BOB: Angels fall, the Dow Jones Industrial average falls and, [sigh] at last, there is nothing that falls more precipitously than a drop from a cliff.

MIKE: Yes. We're there. We're at the cliff. First though, I think it's worth pointing out that the phrase "fiscal cliff" has some things going for it that are not metaphor-related. It's very pleasing phonetically. "Fiscal" begins with an "f" sound, then it has a short "i" and it ends with a hard "c" and and "l" sound. "Cliff" is exactly the opposite. It begins with the hard "c" and the "l" sound, then has the short "i" and ends with the "f" sound. It's aurally symmetrical. It also is rife with opportunity for wordplay.

BOB: Cliffhanger, cliff diving, cliff ... uh ...

MIKE: Cliff notes.

BOB: Cliff notes.

MIKE: Yeah, exactly. Media loves that sort of stuff and they've taken advantage of it. But underneath all of that is a series of very powerful spatial metaphors that conjure up for us, unconsciously really, a kind of line drawing that moves along horizontally and then drops precipitously down. Now, feeding this image, as George Lakoff pointed out recently, is the metaphor that the economy, like time, is motion. Slope, hill, speed bump, all of these alternatives to cliff that were mentioned in that montage that we played earlier, still contain the notion that the economy is moving.

Then we have the metaphors “the past is left” and “the future is right,” which Lakoff says explain "why the diagram goes from left to right when the economy is conceptualized as moving 'forward.'" Then of course we have “good is up” and “bad is down,” or a more refined version of that: “Success is rising” and “failing is falling.” Lakoff believes these primal, spatial metaphors form what he calls a "neural cascade" that he says is "so tightly integrated and so natural that we barely notice them, if we notice them at all." James Geary takes it, you might say, one step further. Here he is:

JAMES GEARY: So when you think about stock prices, when they’re described as rising they’re always described as soaring or leaping or climbing – all action verbs that imply, they’re metaphors, that imply a living thing. But when we talk about house prices dropping like a stone or plummeting they’re all metaphors of dead things. Down is equated with death. Dead things fall down. They drop dead, literally. That’s not even a metaphor. And we emotionally equate that with sort of economic death or financial death. So while the “fiscal cliff” metaphor may be misinformed in terms of its pure economics, the fact that it grabs people’s attention is, hopefully, a good thing.

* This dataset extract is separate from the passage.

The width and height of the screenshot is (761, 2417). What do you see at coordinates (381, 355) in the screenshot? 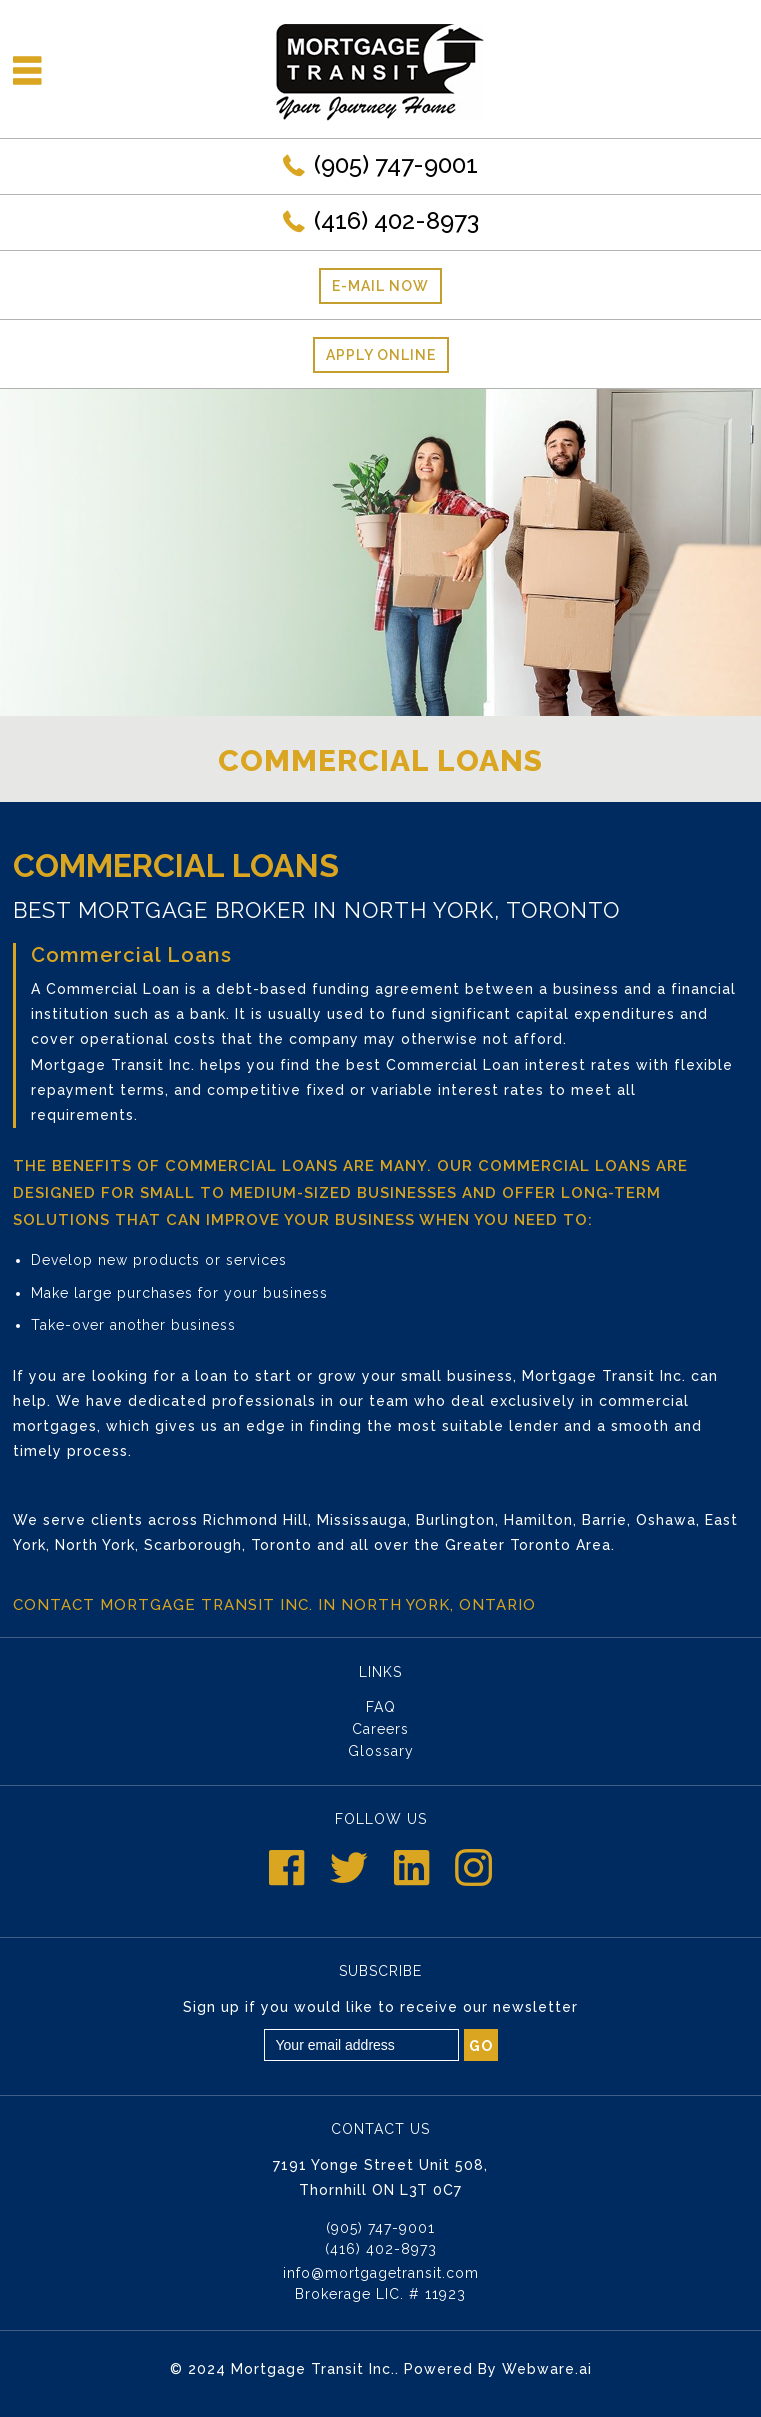 I see `Apply Online` at bounding box center [381, 355].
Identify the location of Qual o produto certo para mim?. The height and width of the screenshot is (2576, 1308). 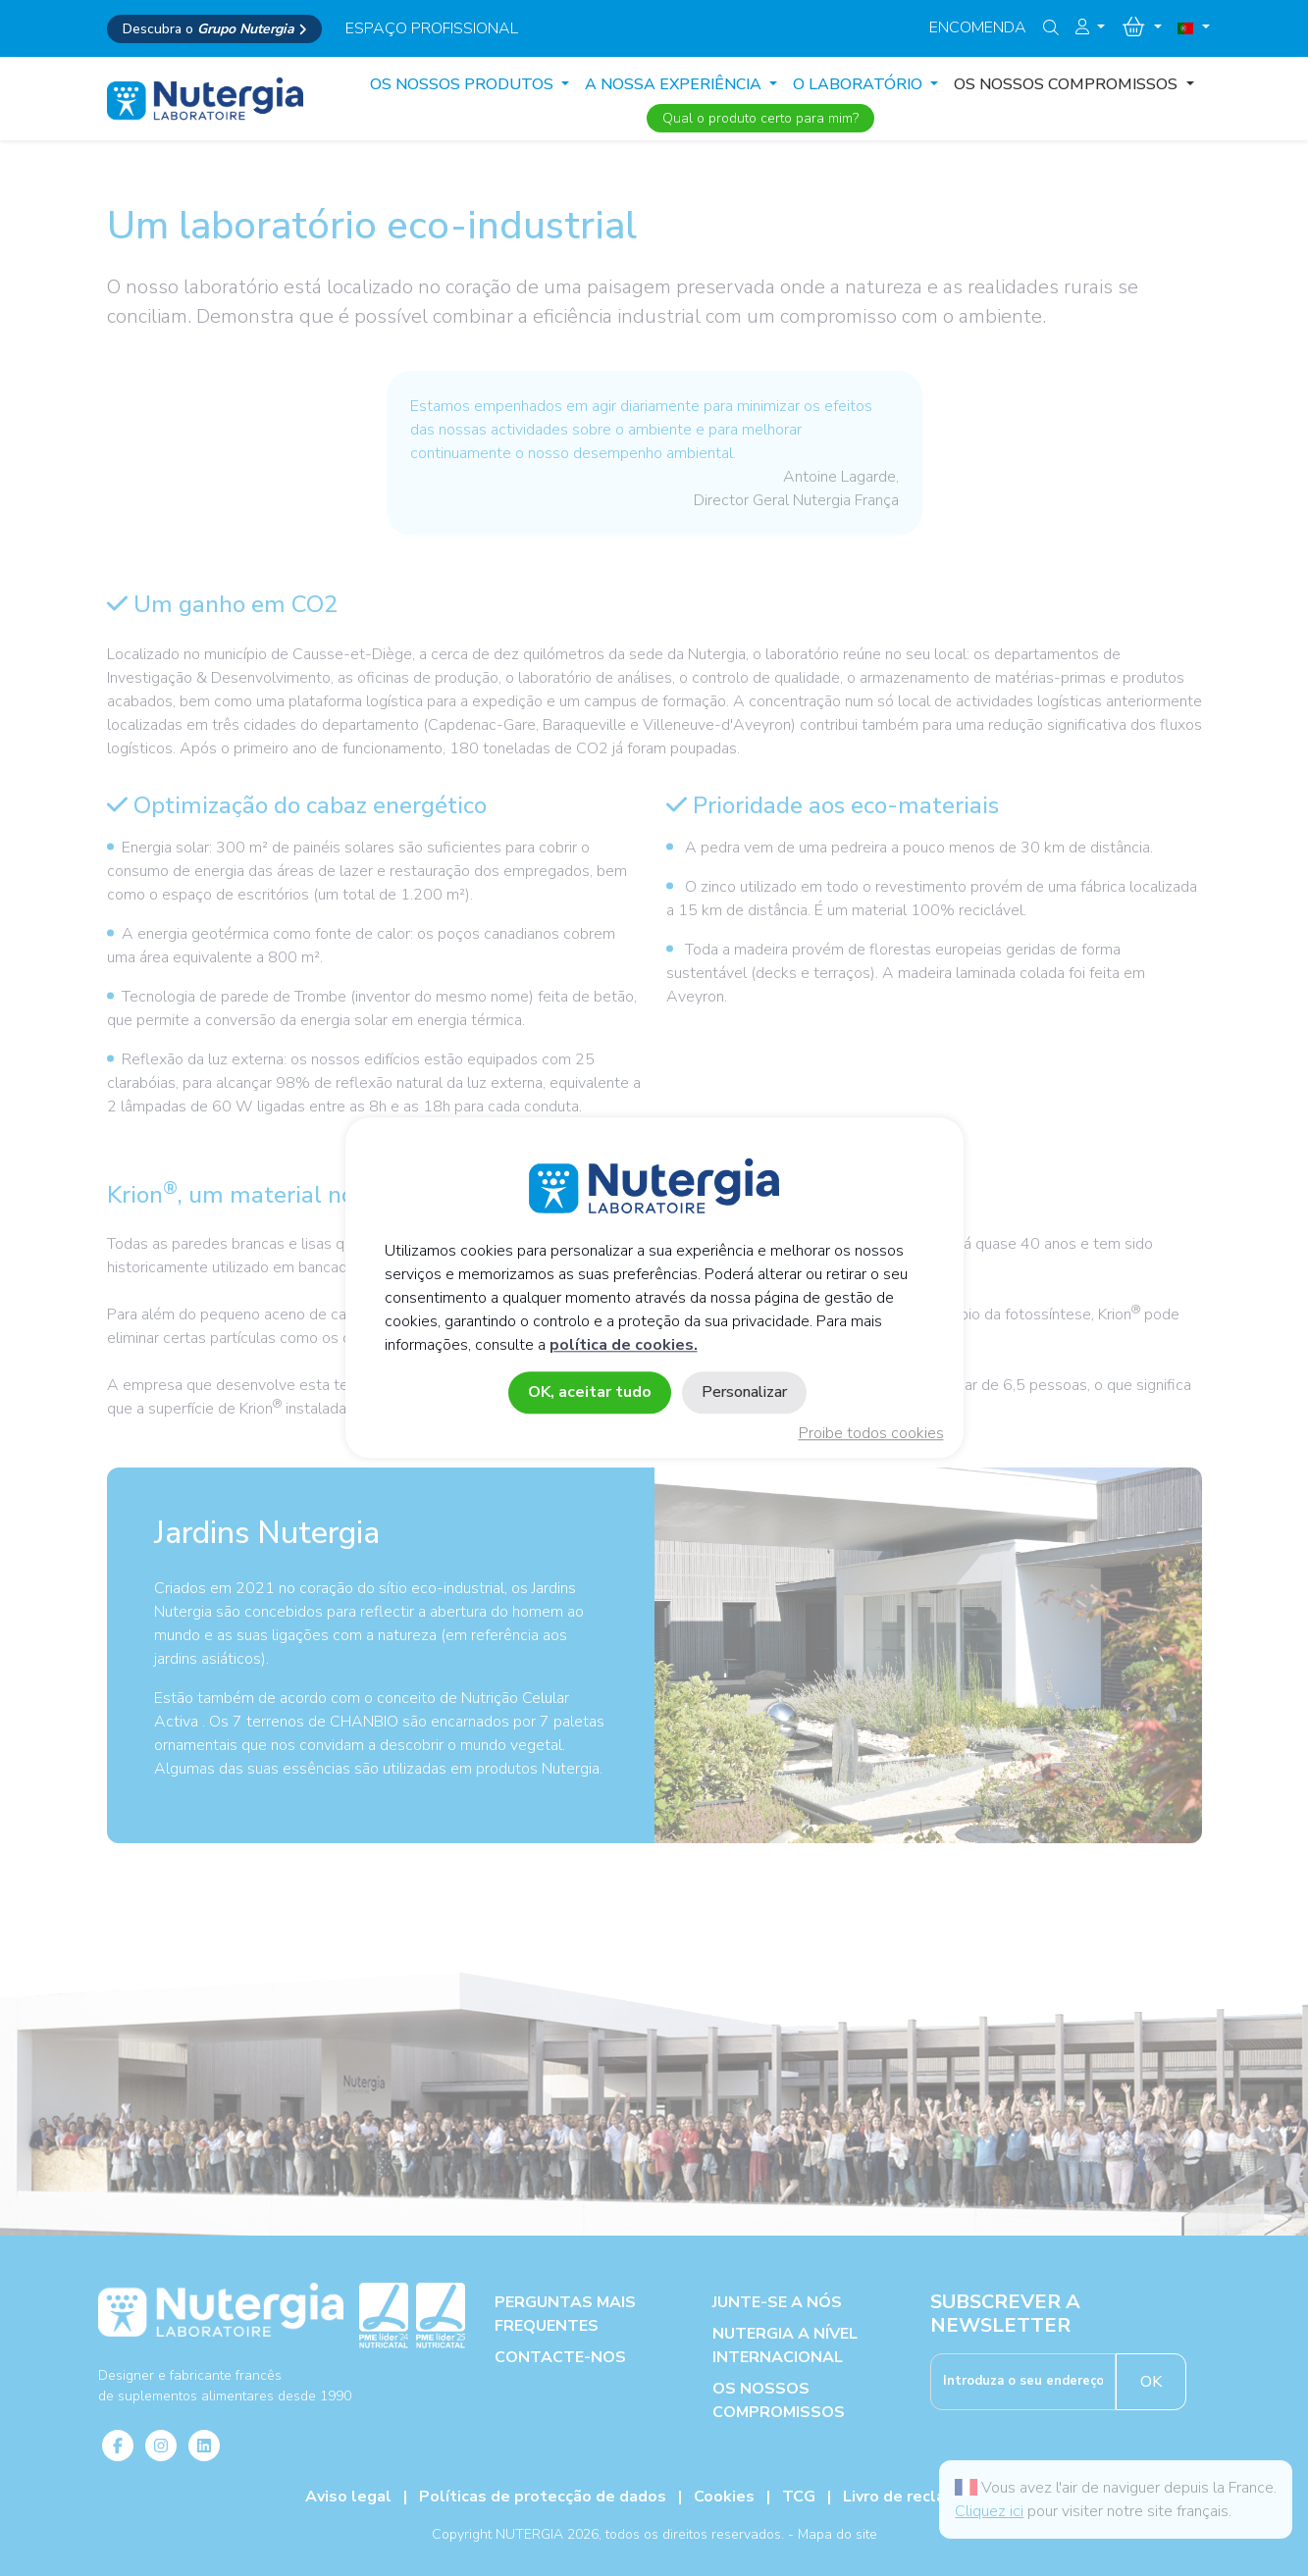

MIKE to JAMES GEARY: So will there be a compromise?

JAMES GEARY: [lauging] Nope.

MIKE to JAMES GEARY: [laughing] You don’t think so?

JAMES GEARY: I think it’ll just be another fudge that’ll, you know, kick the ball … see you can’t even talk about this stuff. Every other word is a metaphor.

MIKE to JAMES GEARY: [laughing]

BOB: Well, actually he's got the metaphor wrong. I think they say kick the "can" down the road, not kick the "ball" down the road.

MIKE: Well I think either one would suffice. But you know imagine if we were some kind of alien species that lived in zero gravity.

BOB: Mm-hmm.

MIKE: The idea of "up" and "down" wouldn't really have the same kind of cultural cachet that it has for us.

BOB: Yeah, yeah. And I'll tell you something. Google Maps would be pretty much useless.

MIKE: [laughing] Yeah, then it would be like the maps app that Apple made.

BOB: Yeah, not that bad.

MIKE: [laughing] All right, I guess Apple's never gonna wanna be a sponsor of this podcast.

BOB: No, I hope Audible stays with us 'cause we've just crossed one off the list.